WORK REQUIRED: Print exactly, and only, the lines running from the line containing "Datenschutz (683, 1530)" through the end of the records below.

SOURCE DATA:
——————

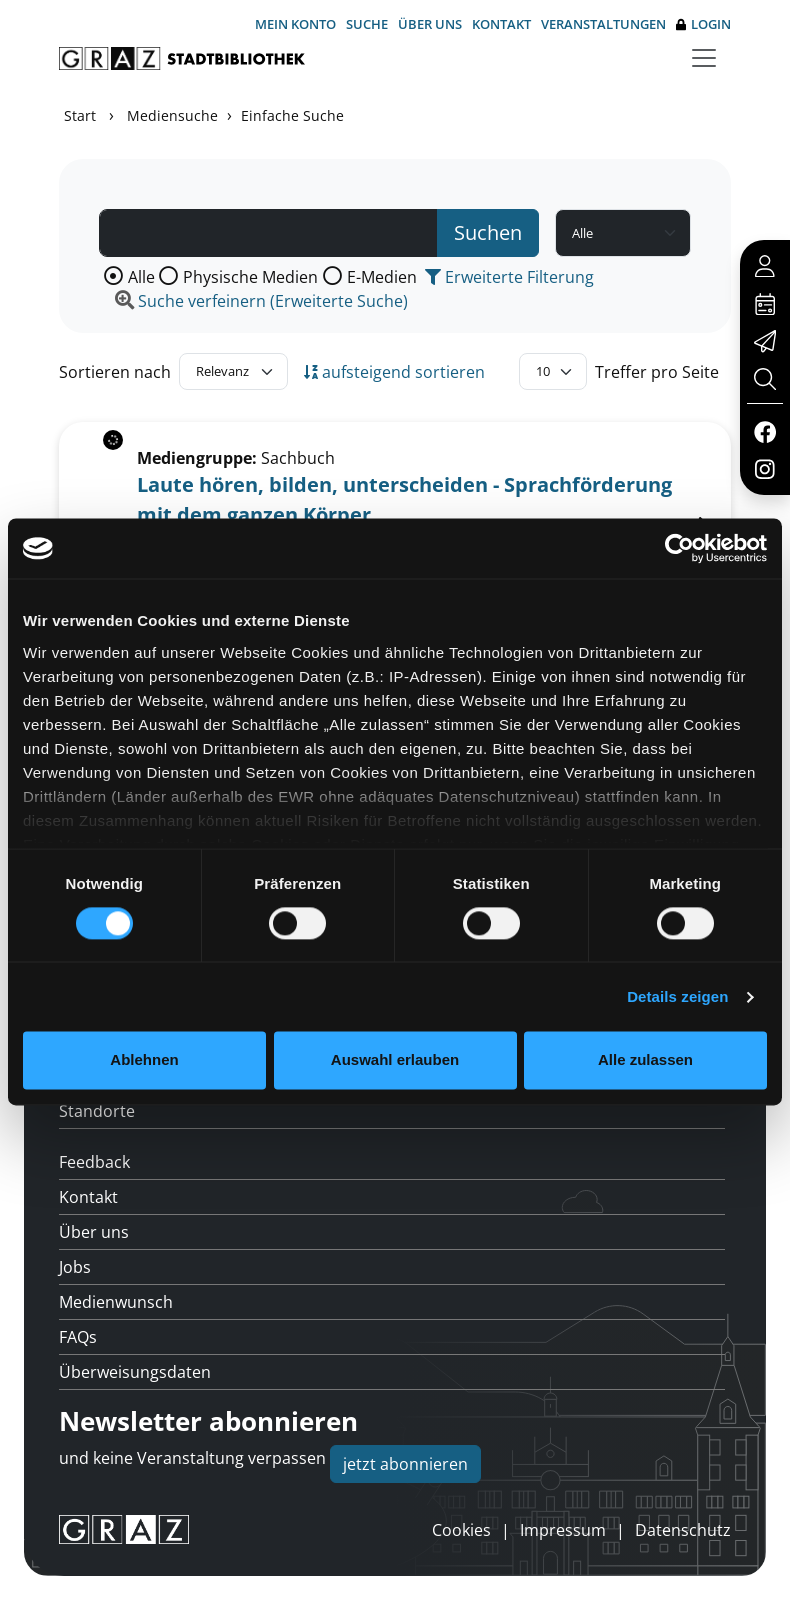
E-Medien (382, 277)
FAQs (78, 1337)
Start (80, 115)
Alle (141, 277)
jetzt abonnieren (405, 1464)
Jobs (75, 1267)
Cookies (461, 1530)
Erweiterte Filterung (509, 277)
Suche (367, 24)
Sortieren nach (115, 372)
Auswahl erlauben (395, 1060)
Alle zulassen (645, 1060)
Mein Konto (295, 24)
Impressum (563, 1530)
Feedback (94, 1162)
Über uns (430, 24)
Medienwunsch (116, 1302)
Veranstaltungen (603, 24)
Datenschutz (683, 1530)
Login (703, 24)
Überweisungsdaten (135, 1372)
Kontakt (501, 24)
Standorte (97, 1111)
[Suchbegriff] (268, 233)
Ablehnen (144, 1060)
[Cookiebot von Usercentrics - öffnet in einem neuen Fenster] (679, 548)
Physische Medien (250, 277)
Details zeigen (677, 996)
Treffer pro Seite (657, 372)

——————

REPLY:
Datenschutz (683, 1530)
Login (703, 24)
Überweisungsdaten (135, 1372)
Kontakt (501, 24)
Standorte (97, 1111)
[Suchbegriff] (268, 233)
Ablehnen (144, 1060)
[Cookiebot von Usercentrics - öffnet in einem neuen Fenster] (679, 548)
Physische Medien (250, 277)
Details zeigen (677, 996)
Treffer pro Seite (657, 372)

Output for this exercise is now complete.